The way I am looking at it, this controller action is screaming for a custom action result:

public class MyActionResult : ActionResult
{
    public object Model { get; private set; }

    public MyActionResult(object model)
    {
        if (model == null)
        {
            throw new ArgumentNullException("Haven't you heard of view models???");
        }
        Model = model;
    }

    public override void ExecuteResult(ControllerContext context)
    {
        // TODO: You could also use the context.HttpContext.Request.ContentType
        // instead of this type route parameter
        var typeValue = context.Controller.ValueProvider.GetValue("type");
        var type = typeValue != null ? typeValue.AttemptedValue : null;
        if (type == null)
        {
            throw new ArgumentNullException("Please specify a type");
        }

        var response = context.HttpContext.Response;
        if (string.Equals("json", type, StringComparison.OrdinalIgnoreCase))
        {
            var serializer = new JavaScriptSerializer();
            response.ContentType = "text/json";
            response.Write(serializer.Serialize(Model));
        }
        else if (string.Equals("xml", type, StringComparison.OrdinalIgnoreCase))
        {
            var serializer = new XmlSerializer(Model.GetType());
            response.ContentType = "text/xml";
            serializer.Serialize(response.Output, Model);
        }
        else if (string.Equals("csv", type, StringComparison.OrdinalIgnoreCase))
        {
            // TODO:
        }
        else
        {
            throw new NotImplementedException(
                string.Format(
                    "Sorry but \"{0}\" is not a supported. Try again later", 
                    type
                )
            );
        }
    }
}

and then:

public ActionResult Generate(string parameters)
{
    MyViewModel model = _repository.GetMeTheModel(parameters);
    return new MyActionResult(model);
}

A controller should not care about how to serialize the data. That's not his responsibility. A controller shouldn't be doing any plumbing like this. He should focus on fetching domain models, mapping them to view models and passing those view models to view results.

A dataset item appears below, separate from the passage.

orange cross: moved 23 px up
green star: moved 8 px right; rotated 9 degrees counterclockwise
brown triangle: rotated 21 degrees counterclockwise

If you wanted to "replace switch with polymorphism" in this case, you could create three overloaded Generate() ActionResult methods. Using custom model binding, make the Type parameter a strongly-typed enum called DataFormat (or whatever.) Then you'd have:

 public ActionResult Generate(DataFormat.CSV, String parameters)
    {
    }

 public ActionResult Generate(DataFormat.HTML, String parameters)
    {
    }

 public ActionResult Generate(DataFormat.JSON, String parameters)
    {
    }

Once you get to this point, you can refactor further to get the repetition out of your Controller.